The RHS recommended removing caterpillars by hand, if possible,

Or you can buy a pheromone trap from several suppliers, including Agralan, Dragonfli, and Solabiol.

The pheromone dispenser lures insects into the trap until they get stuck onto an adhesive plate, making it easier to detect, count, and identify them.

Pheromone traps are also very sensitive, and so they can attract insects present at very low densities and determine the first appearance of a pest in an area.

Another tactic that could help get rid of box tree caterpillars is to attract more birds to your garden.

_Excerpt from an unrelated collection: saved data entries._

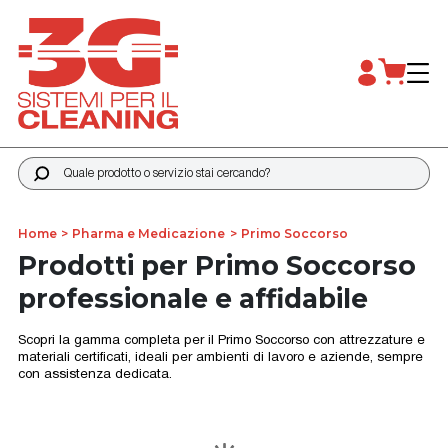
Quale prodotto o servizio stai cercando?
Home
Pharma e Medicazione
Primo Soccorso
Prodotti per Primo Soccorso
professionale e affidabile
Scopri la gamma completa per il Primo Soccorso con attrezzature e
materiali certificati, ideali per ambienti di lavoro e aziende, sempre
con assistenza dedicata.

There have been reports of some birds, such as blue tits, feeding on the caterpillars in some locations in Britain.

Blue tits are fans of small holes and gaps in tree trunks and boughs, therefore you can attempt to attract them by buying bird boxes with small entrance holes and hanging them on high tree branches.

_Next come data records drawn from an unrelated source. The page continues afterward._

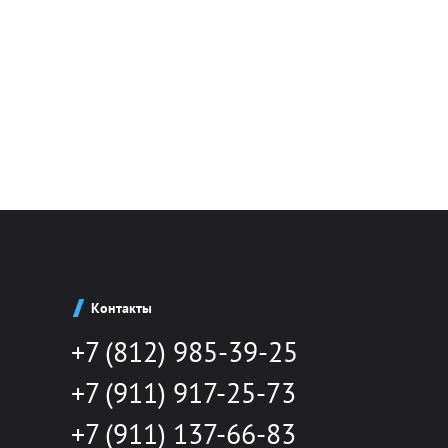
Контакты
+7 (812) 985-39-25
+7 (911) 917-25-73
+7 (911) 137-66-83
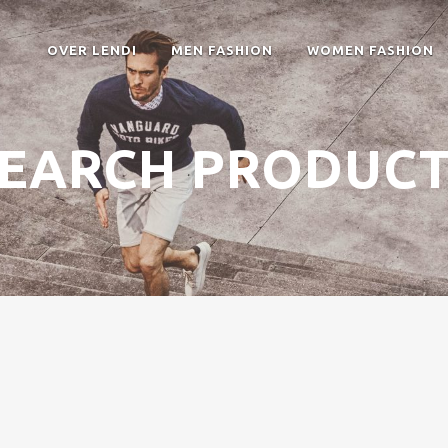
OVER LENDI
MEN FASHION
WOMEN FASHION
EARCH PRODUC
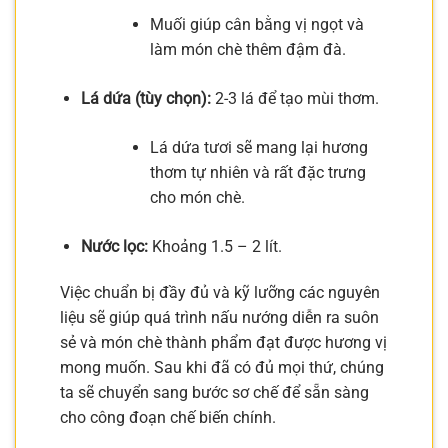
Muối giúp cân bằng vị ngọt và
làm món chè thêm đậm đà.
Lá dứa (tùy chọn):
2-3 lá để tạo mùi thơm.
Lá dứa tươi sẽ mang lại hương
thơm tự nhiên và rất đặc trưng
cho món chè.
Nước lọc:
Khoảng 1.5 – 2 lít.
Việc chuẩn bị đầy đủ và kỹ lưỡng các nguyên
liệu sẽ giúp quá trình nấu nướng diễn ra suôn
sẻ và món chè thành phẩm đạt được hương vị
mong muốn. Sau khi đã có đủ mọi thứ, chúng
ta sẽ chuyển sang bước sơ chế để sẵn sàng
cho công đoạn chế biến chính.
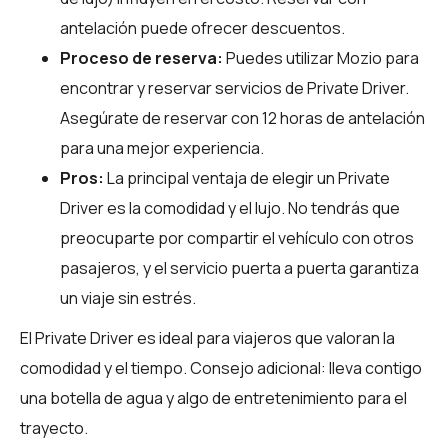
antelación puede ofrecer descuentos.
Proceso de reserva:
Puedes utilizar
Mozio
para
encontrar y reservar servicios de Private Driver.
Asegúrate de reservar con 12 horas de antelación
para una mejor experiencia.
Pros:
La principal ventaja de elegir un Private
Driver es la comodidad y el lujo. No tendrás que
preocuparte por compartir el vehículo con otros
pasajeros, y el servicio puerta a puerta garantiza
un viaje sin estrés.
El Private Driver es ideal para viajeros que valoran la
comodidad y el tiempo. Consejo adicional: lleva contigo
una botella de agua y algo de entretenimiento para el
trayecto.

As for bird feed, Blue tits are not fussy and enjoy eating peanuts, insects, mealworms, suet cakes, and fatballs.

Pesticides can also be used to control box tree caterpillars.

An insecticide should be forcefully sprayed in order to penetrate the interior of box plants through the webbed together leaves, according to the RHS.

You should always follow label instructions when using pesticides and make sure not to spray plants in flower due to the danger to pollinating insects.